ML System Design
This course has one rule: you reverse-engineer real production ML systems, layer by layer, until you can design one in 45 minutes from a blank whiteboard.
By the end you will be able to walk into the ML system design round at Meta E5, Google L5, or Amazon SDE-III and execute a framework you have rehearsed against two real systems and four case studies.
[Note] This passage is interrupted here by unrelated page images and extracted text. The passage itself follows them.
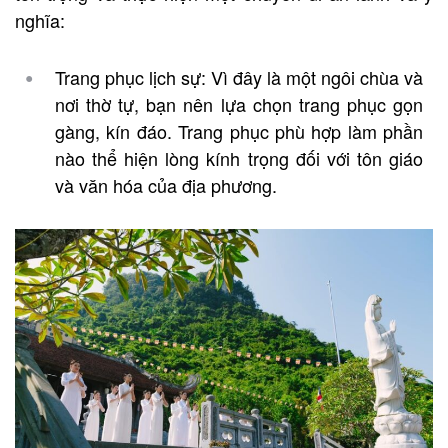
nghĩa:
Trang phục lịch sự: Vì đây là một ngôi chùa và
nơi thờ tự, bạn nên lựa chọn trang phục gọn
gàng, kín đáo. Trang phục phù hợp làm phần
nào thể hiện lòng kính trọng đối với tôn giáo
và văn hóa của địa phương.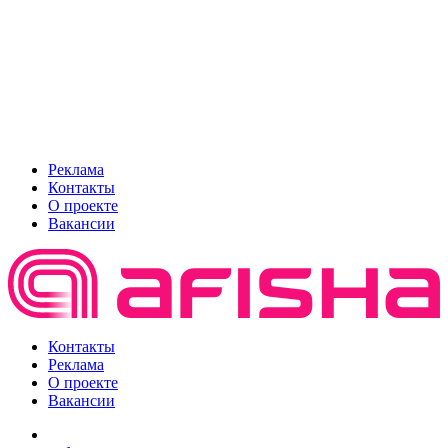
Реклама
Контакты
О проекте
Вакансии
Контакты
Реклама
О проекте
Вакансии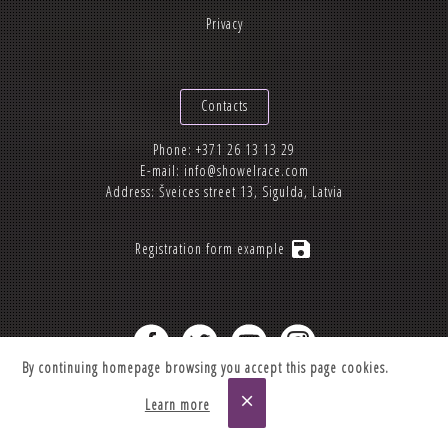
Privacy
Contacts
Phone:
+371 26 13 13 29
E-mail:
info@showelrace.com
Address: Šveices street 13, Sigulda, Latvia
save
Registration form example
By continuing homepage browsing you accept this page cookies.
2012-2026 © Showelrace.com
close
Learn more
Made by
Taurus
Every lesson follows the same shape: the problem at this layer, the naive solution that breaks, the production design that works, the math, and what the interviewer is actually grading.
The arc
| Part | What you build | Layer |
|---|---|---|
| 0 | The 6-step framework | The interview itself |
| 1 | YouTube-style recommender | The classical interview canon |
| 2 | Production RAG search system | The modern interview surface |
| 3 | 4 case studies | Framework transfer to ad CTR, fraud, ETA, multimodal |
| IR | Interview readiness | Mock-round walkthroughs + final quiz |
What you reverse-engineer in Part 1 (this is where you start)
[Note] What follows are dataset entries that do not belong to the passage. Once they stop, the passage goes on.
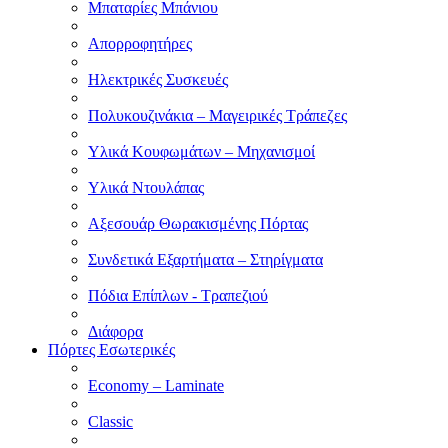
Μπαταρίες Μπάνιου
Απορροφητήρες
Ηλεκτρικές Συσκευές
Πολυκουζινάκια – Μαγειρικές Τράπεζες
Υλικά Κουφωμάτων – Μηχανισμοί
Υλικά Ντουλάπας
Αξεσουάρ Θωρακισμένης Πόρτας
Συνδετικά Εξαρτήματα – Στηρίγματα
Πόδια Επίπλων - Τραπεζιού
Διάφορα
Πόρτες Εσωτερικές
Economy – Laminate
Classic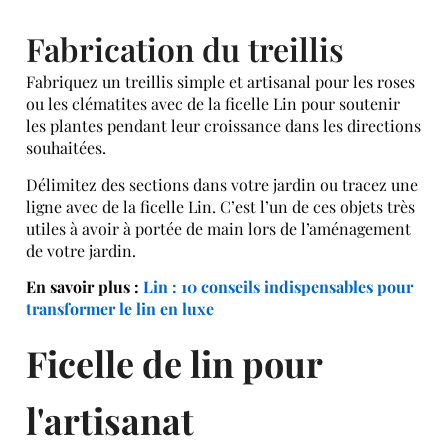
Fabrication du treillis
Fabriquez un treillis simple et artisanal pour les roses
ou les clématites avec de la ficelle Lin pour soutenir
les plantes pendant leur croissance dans les directions
souhaitées.
Délimitez des sections dans votre jardin ou tracez une
ligne avec de la ficelle Lin. C’est l’un de ces objets très
utiles à avoir à portée de main lors de l’aménagement
de votre jardin.
En savoir plus :
Lin : 10 conseils indispensables pour
transformer le lin en luxe
Ficelle de lin pour
l'artisanat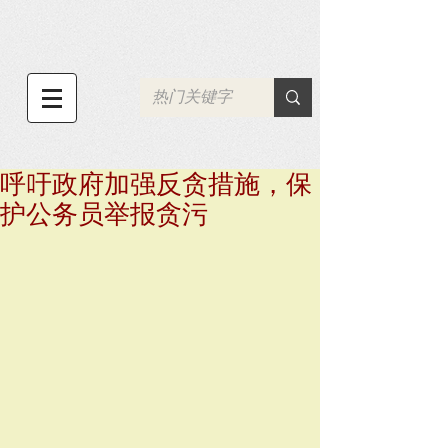
呼吁政府加强反贪措施，保
护公务员举报贪污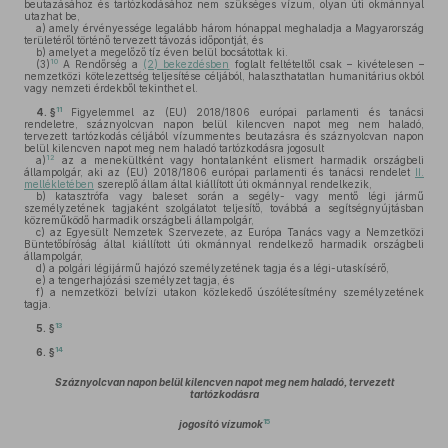
beutazásához és tartózkodásához nem szükséges vízum, olyan úti okmánnyal
utazhat be,
a)
amely érvényessége legalább három hónappal meghaladja a Magyarország
területéről történő tervezett távozás időpontját, és
b)
amelyet a megelőző tíz éven belül bocsátottak ki.
10
(3)
A Rendőrség a
(2) bekezdésben
foglalt feltételtől csak – kivételesen –
nemzetközi kötelezettség teljesítése céljából, halaszthatatlan humanitárius okból
vagy nemzeti érdekből tekinthet el.
11
4. §
Figyelemmel az (EU) 2018/1806 európai parlamenti és tanácsi
rendeletre, száznyolcvan napon belül kilencven napot meg nem haladó,
tervezett tartózkodás céljából vízummentes beutazásra és száznyolcvan napon
belül kilencven napot meg nem haladó tartózkodásra jogosult
12
a)
az a menekültként vagy hontalanként elismert harmadik országbeli
állampolgár, aki az (EU) 2018/1806 európai parlamenti és tanácsi rendelet
II.
mellékletében
szereplő állam által kiállított úti okmánnyal rendelkezik,
b)
katasztrófa vagy baleset során a segély- vagy mentő légi jármű
személyzetének tagjaként szolgálatot teljesítő, továbbá a segítségnyújtásban
közreműködő harmadik országbeli állampolgár,
c)
az Egyesült Nemzetek Szervezete, az Európa Tanács vagy a Nemzetközi
Büntetőbíróság által kiállított úti okmánnyal rendelkező harmadik országbeli
állampolgár,
d)
a polgári légijármű hajózó személyzetének tagja és a légi-utaskísérő,
e)
a tengerhajózási személyzet tagja, és
f)
a nemzetközi belvízi utakon közlekedő úszólétesítmény személyzetének
tagja.
13
5. §
14
6. §
Száznyolcvan napon belül kilencven napot meg nem haladó, tervezett
tartózkodásra
15
jogosító vízumok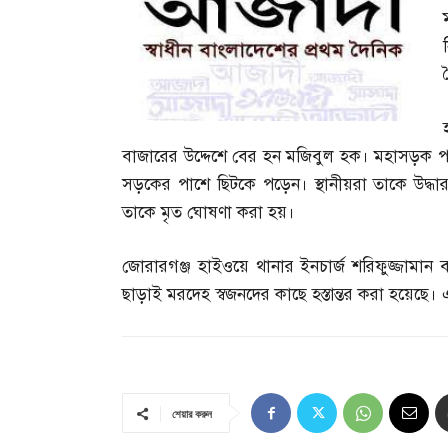
বাজারের উদ্দেশে বের হন মজিবুল হক। মহাসড়ক পা
সড়কের পাশে ছিটকে পড়েন। স্থানীয়রা তাকে উদ্ধার
তাকে মৃত ঘোষণা করা হয়।
জোরারগঞ্জ হাইওয়ে থানার ইনচার্জ শরিফুজ্জামান 
ছাড়াই মরদেহ স্বজনদের কাছে হস্তান্তর করা হয়েছে
শেয়ার করুন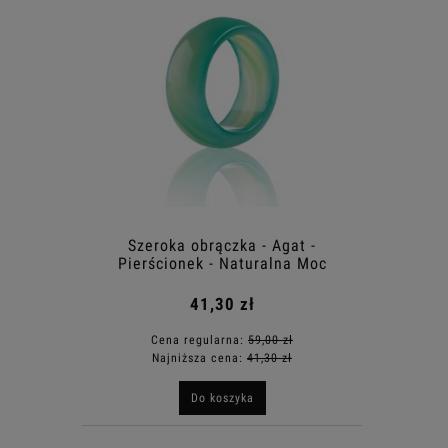
Szeroka obrączka - Agat -
Pierścionek - Naturalna Moc
Kamieni
41,30 zł
Cena regularna:
59,00 zł
Najniższa cena:
41,30 zł
Do koszyka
| Lesson | What you add | What breaks without it |
|---|---|---|
| 0 | The 6-step framework | You wing it and lose the round |
| 1 | Define the problem | You optimise the wrong metric |
| 2 | Data pipeline | Your model trains on lies |
| 3 | Retrieval (two-tower + ANN) | You can't serve at 1B scale |
| 4 | Ranking (with calibration) | A/B test results stop making sense |
| 5 | Online serving | You blow the latency budget |
| 6 | Evaluation and A/B testing | You ship novelty effects as wins |
| 7 | Monitoring and retraining | Your model rots in production |
What you reverse-engineer in Part 2
| Lesson | What you add | What breaks without it |
|---|---|---|
| 8 | Define the problem (RAG) | You confuse "use a vector DB" with a real RAG system |
| 9 | Retrieval and reranking | Pure dense retrieval misses rare entities; no reranker means precision dies |
| 10 | Generation and LLM serving | Hallucinations ship; cost runs away; latency tanks |
| 11 | RAG evaluation | You can't tell if the system is faithful or just fluent |
What you transfer in Part 3 (case studies)
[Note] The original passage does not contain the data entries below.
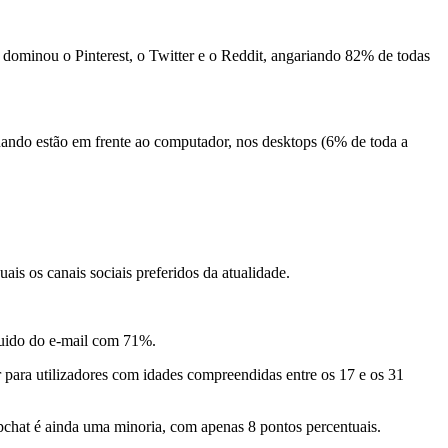
 dominou o Pinterest, o Twitter e o Reddit, angariando 82% de todas
uando estão em frente ao computador, nos desktops (6% de toda a
ais os canais sociais preferidos da atualidade.
guido do e-mail com 71%.
 para utilizadores com idades compreendidas entre os 17 e os 31
chat é ainda uma minoria, com apenas 8 pontos percentuais.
The framework now applied to four distinct interview prompts, each lesson walks the full 6 steps end-to-end on one canonical case, highlighting the wrinkles that distinguish it from the two flagships.
| Lesson | Case | The wrinkle |
|---|---|---|
| 12 | Ad CTR prediction (Google-style) | Auction mechanics; calibration is mandatory; counterfactual logging |
| 13 | Real-time fraud detection (Stripe-style) | Class imbalance + adversarial drift; streaming features; asymmetric cost |
| 14 | ETA prediction (Uber-style) | Spatial-temporal features; pinball loss; quantile outputs (P50 / P90) |
| 15 | Multimodal search (CLIP-style) | Contrastive joint training (InfoNCE); cross-modal eval; modality alignment |
Interview readiness
The closing lesson, two fully-narrated 45-minute mock rounds (recsys and RAG), the framework cheat sheet, the consolidated L4 ceilings and L5 promote signals across the entire course, and the day-of playbook for the actual interview.
What this course is not
It is not a survey of every ML architecture. The architectures appear when the system needs them. It is not a generic SWE system design course either, distributed systems primitives appear in the lessons that need them, never as standalone abstraction.
It is not Exponent or HelloInterview's framework restated. We adopt the 6-step framework as the spine because it is industry-standard, and then we layer in the practitioner-grade depth those courses skip: real latency budgets, real embedding store sizing, real drift detectors, real A/B test power calculations.